Return to page

H2O-3 Open Source, Distributed Machine Learning for Everyone at H2O World Sydney 2022





H2O is a fully open source, distributed in-memory machine learning platform with linear scalability. H2O supports the most widely used statistical & machine learning algorithms including gradient boosted machines, generalized linear models, deep learning and more. H2O also has an industry leading AutoML functionality that automatically runs through all the algorithms and their hyperparameters to produce a leaderboard of the best models. The H2O platform is used by over 18,000 organizations globally and is extremely popular in both the R & Python communities.



Talking Points:



Read the Full Transcript

Rohan Rao:


Hope everyone can hear me. Awesome. I'll be talking about H2O-3, which is our open source, machine learning toolkit. Very quick agenda. I'll do a quick introduction followed by what H2O-3 is. What are the different components? What does the entire platform look like? How data is stored in our H2O frame, and what are the different models and algorithms that we support? All the algorithms we bring together in our AutoML tool. Finally, I'll conclude with some final thoughts and maybe last a few minutes for a quick Q&A.


Quick introduction on me. I've been in machine learning for close to nine years now. Writing, coding, ML algorithms. My background is primarily in statistics, so I picked up coding and programming after coming out of college. I've spent an insane amount of time on Kaggle, probably more than any other hobby that I've had. I'm also a quadruple Kaggle Grandmaster. In case you were wondering, why is this quadruple there? Kaggle has four categories, so you can be a Grandmaster in any of the four. I'm happy that I spent time and I managed to do it in all four. I also do data science mentorship and a couple of advisory gigs. In general, I'm a coder for life, so anytime I have free time, or I don't know what to do, I'll sort of quote something, and I love reading as well–reading, writing.
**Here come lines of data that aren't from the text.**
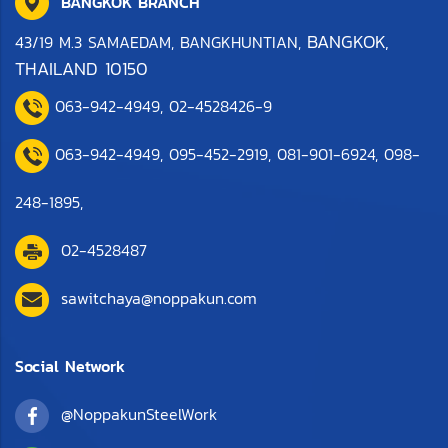
BANGKOK BRANCH
BANGKOK,
43/19 M.3 SAMAEDAM, BANGKHUNTIAN,
THAILAND 10150
063-942-4949
,
0
2-4528426-9
063-942-4949,
095-452-2919
,
081-901-6924
,
098-
248-1895
,
02-4528487
sawitchaya@noppakun.com
Social Network
@NoppakunSteelWork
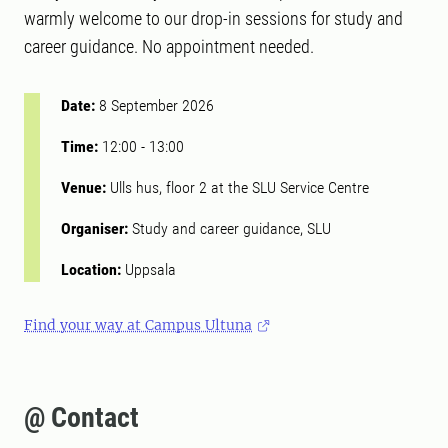
warmly welcome to our drop-in sessions for study and
career guidance. No appointment needed.
Date:
8 September 2026
Time:
12:00
-
13:00
Venue:
Ulls hus, floor 2 at the SLU Service Centre
Organiser:
Study and career guidance, SLU
Location:
Uppsala
Find your way at Campus Ultuna
@ Contact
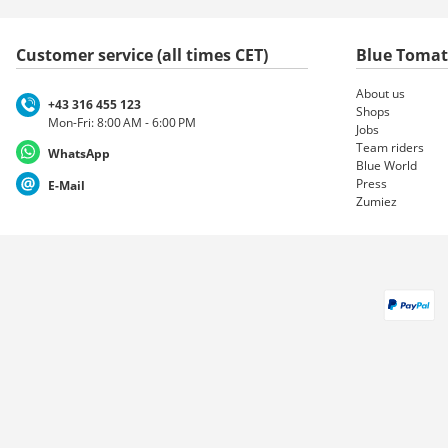
Customer service (all times CET)
Blue Toma
About us
+43 316 455 123
Shops
Mon-Fri: 8:00 AM - 6:00 PM
Jobs
Team riders
WhatsApp
Blue World
Press
E-Mail
Zumiez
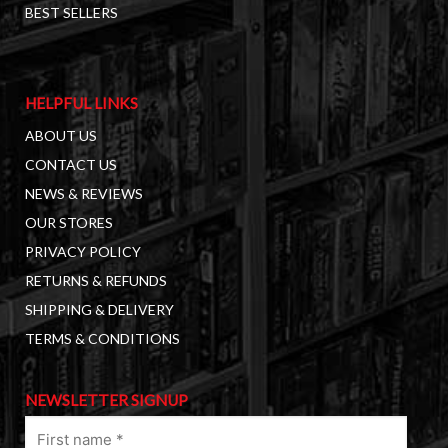
BEST SELLERS
HELPFUL LINKS
ABOUT US
CONTACT US
NEWS & REVIEWS
OUR STORES
PRIVACY POLICY
RETURNS & REFUNDS
SHIPPING & DELIVERY
TERMS & CONDITIONS
NEWSLETTER SIGNUP
First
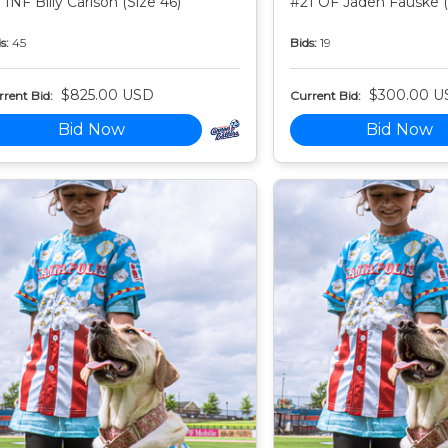
 INF Billy Carlson (Size 46)
#21 OF Jaden Fauske (
s:
45
Bids:
19
$825.00 USD
$300.00 U
rent Bid:
Current Bid:
Bid Now
Bid Now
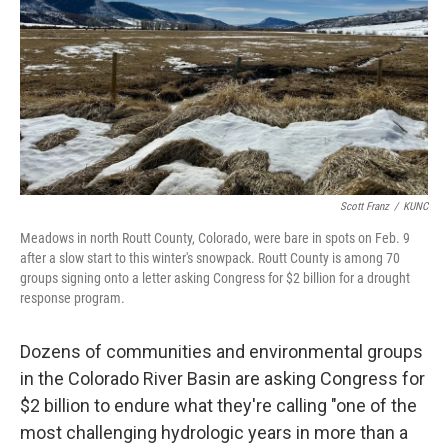
Scott Franz
/
KUNC
Meadows in north Routt County, Colorado, were bare in spots on Feb. 9
after a slow start to this winter's snowpack. Routt County is among 70
groups signing onto a letter asking Congress for $2 billion for a drought
response program.
Dozens of communities and environmental groups
in the Colorado River Basin are asking Congress for
$2 billion to endure what they're calling "one of the
most challenging hydrologic years in more than a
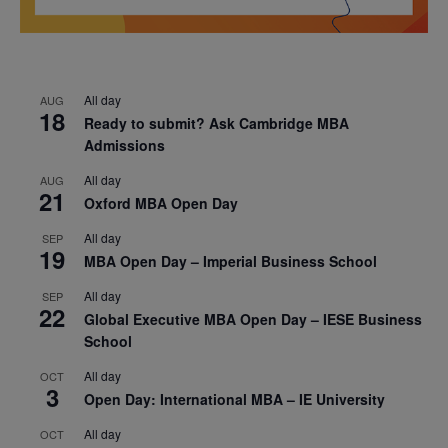
All day
AUG
18
Ready to submit? Ask Cambridge MBA
Admissions
All day
AUG
21
Oxford MBA Open Day
All day
SEP
19
MBA Open Day – Imperial Business School
All day
SEP
22
Global Executive MBA Open Day – IESE Business
School
All day
OCT
3
Open Day: International MBA – IE University
All day
OCT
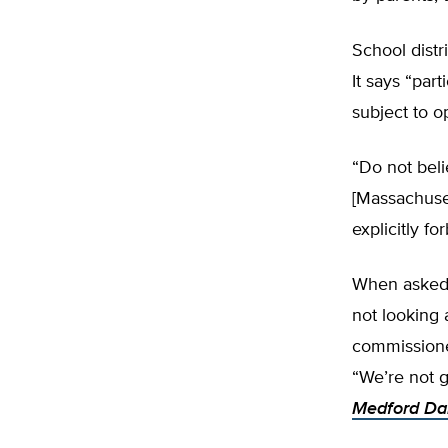
School distr
It says “par
subject to o
“Do not beli
[Massachuset
explicitly f
When asked w
not looking 
commissioner
“We’re not g
Medford Da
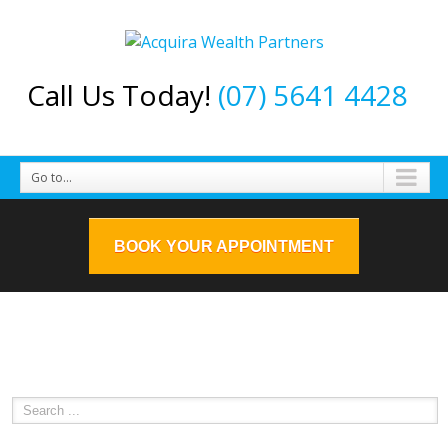
Call Us Today!
(07) 5641 4428
Go to...
BOOK YOUR APPOINTMENT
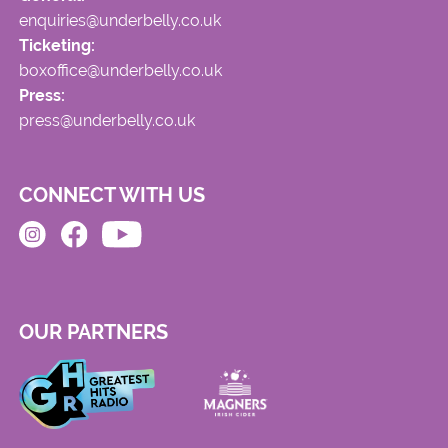
enquiries@underbelly.co.uk
Ticketing:
boxoffice@underbelly.co.uk
Press:
press@underbelly.co.uk
CONNECT WITH US
OUR PARTNERS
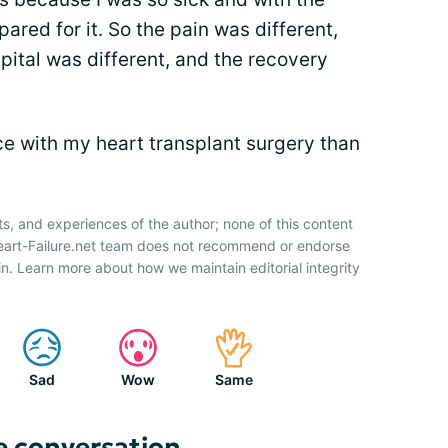
ared for it. So the pain was different,
pital was different, and the recovery
nce with my heart transplant surgery than
ts, and experiences of the author; none of this content
Heart-Failure.net team does not recommend or endorse
n. Learn more about how we maintain editorial integrity
Sad
Wow
Same
e conversation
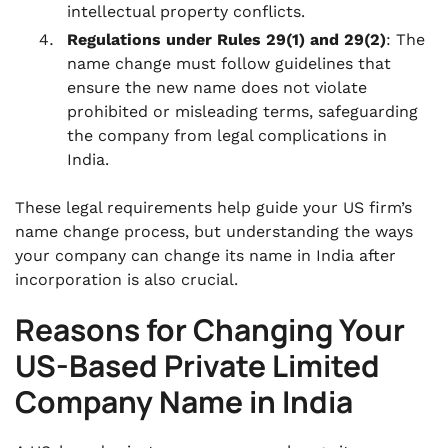
intellectual property conflicts.
Regulations under Rules 29(1) and 29(2)
: The
name change must follow guidelines that
ensure the new name does not violate
prohibited or misleading terms, safeguarding
the company from legal complications in
India.
These legal requirements help guide your US firm’s
name change process, but understanding the ways
your company can change its name in India after
incorporation is also crucial.
Reasons for Changing Your
US-Based Private Limited
Company Name in India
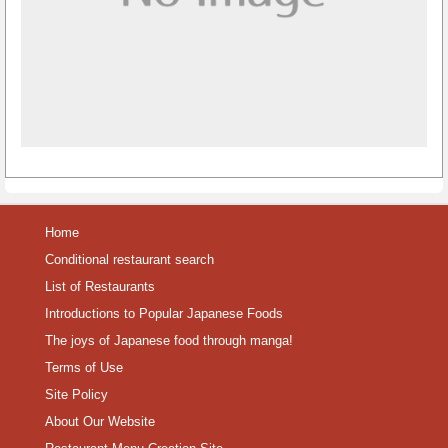
Home
Conditional restaurant search
List of Restaurants
Introductions to Popular Japanese Foods
The joys of Japanese food through manga!
Terms of Use
Site Policy
About Our Website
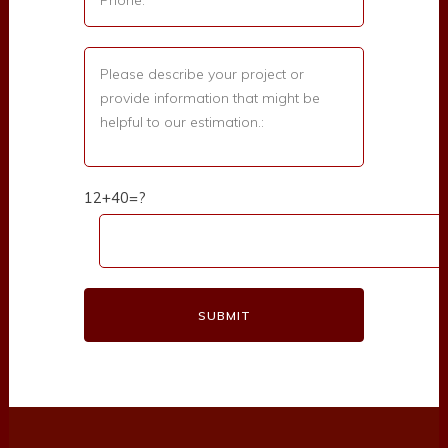
12+40=?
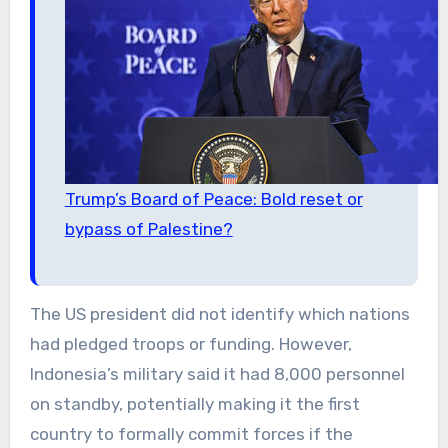
Trump’s Board of Peace: Bold reset or
bypass of Palestine?
The US president did not identify which nations
had pledged troops or funding. However,
Indonesia’s military said it had 8,000 personnel
on standby, potentially making it the first
country to formally commit forces if the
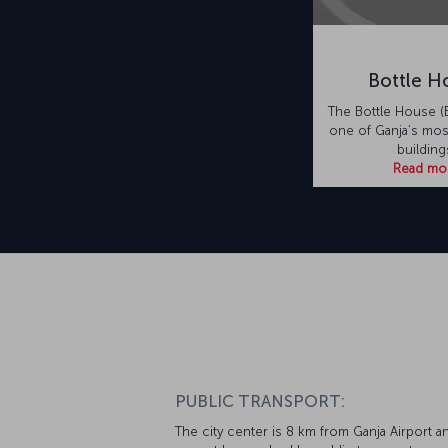
Bottle H
The Bottle House (B
one of Ganja’s most
building
Read mo
PUBLIC TRANSPORT:
The city center is 8 km from Ganja Airport a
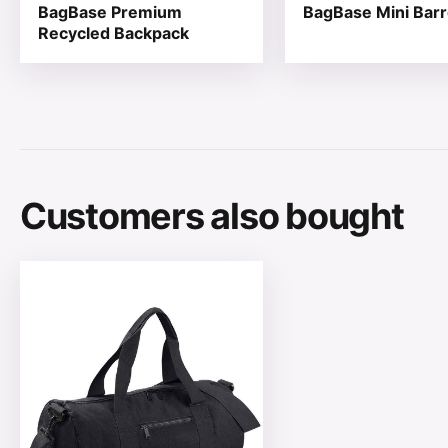
BagBase Premium
BagBase Mini Barr
Recycled Backpack
Customers also bought
This product has multiple variants. The options may be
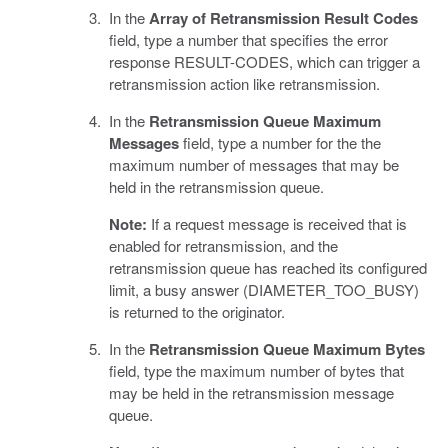
In the
Array of Retransmission Result Codes
field, type a number that specifies the error
response RESULT-CODES, which can trigger a
retransmission action like retransmission.
In the
Retransmission Queue Maximum
Messages
field, type a number for the the
maximum number of messages that may be
held in the retransmission queue.
Note:
If a request message is received that is
enabled for retransmission, and the
retransmission queue has reached its configured
limit, a busy answer (DIAMETER_TOO_BUSY)
is returned to the originator.
In the
Retransmission Queue Maximum Bytes
field, type the maximum number of bytes that
may be held in the retransmission message
queue.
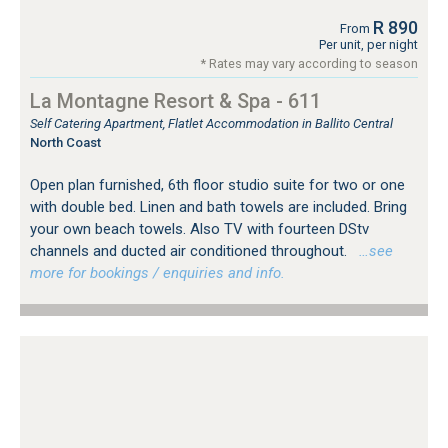
R 890
From
Per unit, per night
* Rates may vary according to season
La Montagne Resort & Spa - 611
Self Catering Apartment, Flatlet Accommodation in Ballito Central
North Coast
Open plan furnished, 6th floor studio suite for two or one
with double bed. Linen and bath towels are included. Bring
your own beach towels. Also TV with fourteen DStv
channels and ducted air conditioned throughout.
…see
more for bookings / enquiries and info.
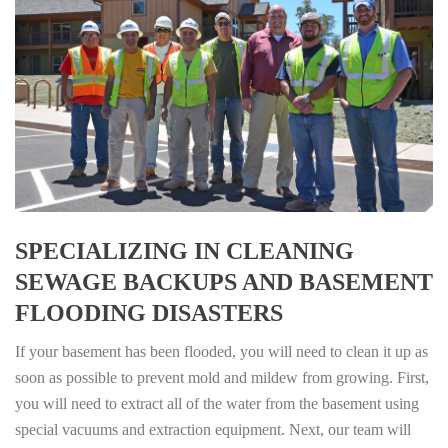
SPECIALIZING IN CLEANING
SEWAGE BACKUPS AND BASEMENT
FLOODING DISASTERS
If your basement has been flooded, you will need to clean it up as
soon as possible to prevent mold and mildew from growing. First,
you will need to extract all of the water from the basement using
special vacuums and extraction equipment. Next, our team will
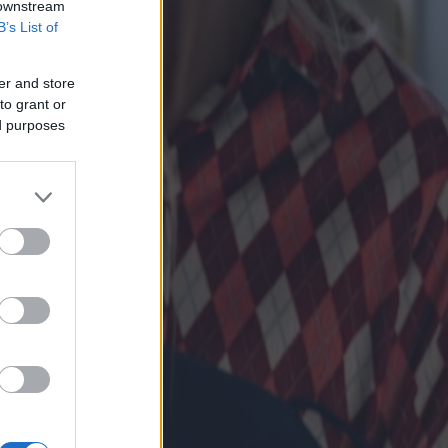
 downstream
B’s List of
er and store
to grant or
ed purposes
What is H2O-3? It's open source, distributed, and fast. It's a scalable machine learning platform. Yes, open source means it's free. Everybody loves free stuff. Everything that is in H2O-3 is completely available and free to use. It's on our GitHub. There are a lot of different ways in which our users and the community have used it. I'll touch upon some of the most popular ones.


Why three? In fact, recently, someone asked me this question, so I thought I'll just add a quick slide on this. Nothing fancy here. It's our third incarnation of H2O. The Legacy H2O was the first version, and then we made a lot of improvements. Then there came H2O-2, and we, again, took in a lot of feedback from the user community. Now we have H2O-3. H2O-3, I think, has been running for close to eight years now. I would say our most stable version. So far, all the improvements and features that we plan to add are all going to be part of H2O-3. I don't know if there's four coming or not.


I would say the number one feature of H2O-3 is its distribution. It works multi-node as well as multi-cluster. Very easy to scale any pipeline that you build with H2O. All the code algorithms are the actual code written in Java.


Every time I say Java, data scientists come to me and say that if we code in Python, we want something in Jupyter Notebooks. We do have APIs in Python. We have it in R. We also have it in Scala. If you don't like coding or if you want to try out H2O-3 but don't want to get really hands on, there's also Web GUI, where you can drag, drop, click buttons and build modules or build your pipelines using H2O. Once you do things with H2O, the natural next step is you have a pipeline or you have a model you want to put in production. Any model that you build they're available as artifacts; it's all written in Java, so it's very easy to productionize and deploy them.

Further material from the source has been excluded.